→ Assignment
Produce a faithful copy of every record below, without the pictures.

[[ Given records open ]]

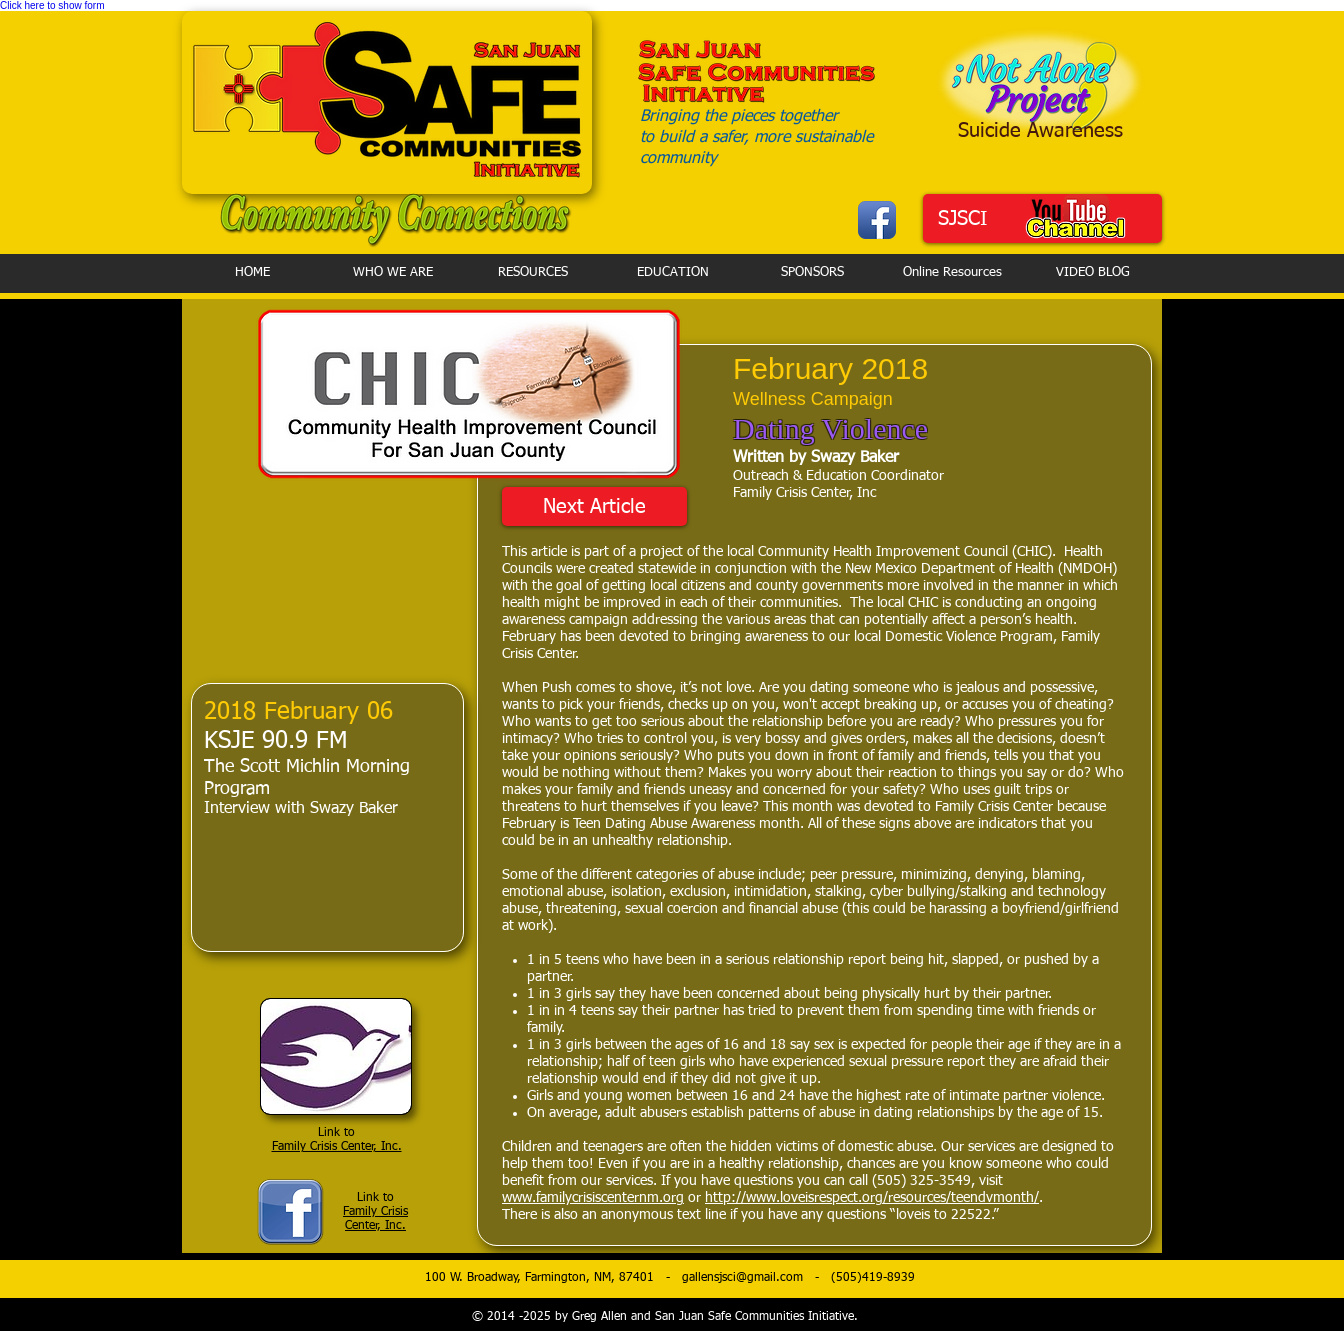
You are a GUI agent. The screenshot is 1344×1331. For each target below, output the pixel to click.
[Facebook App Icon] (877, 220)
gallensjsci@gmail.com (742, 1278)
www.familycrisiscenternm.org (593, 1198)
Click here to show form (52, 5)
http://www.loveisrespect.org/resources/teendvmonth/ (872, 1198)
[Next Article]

[[ Given records closed ]]

→ Output for this exercise
You are a GUI agent. The screenshot is 1344×1331. For each target below, output the pixel to click.
[Facebook App Icon] (877, 220)
gallensjsci@gmail.com (742, 1278)
www.familycrisiscenternm.org (593, 1198)
Click here to show form (52, 5)
http://www.loveisrespect.org/resources/teendvmonth/ (872, 1198)
[Next Article]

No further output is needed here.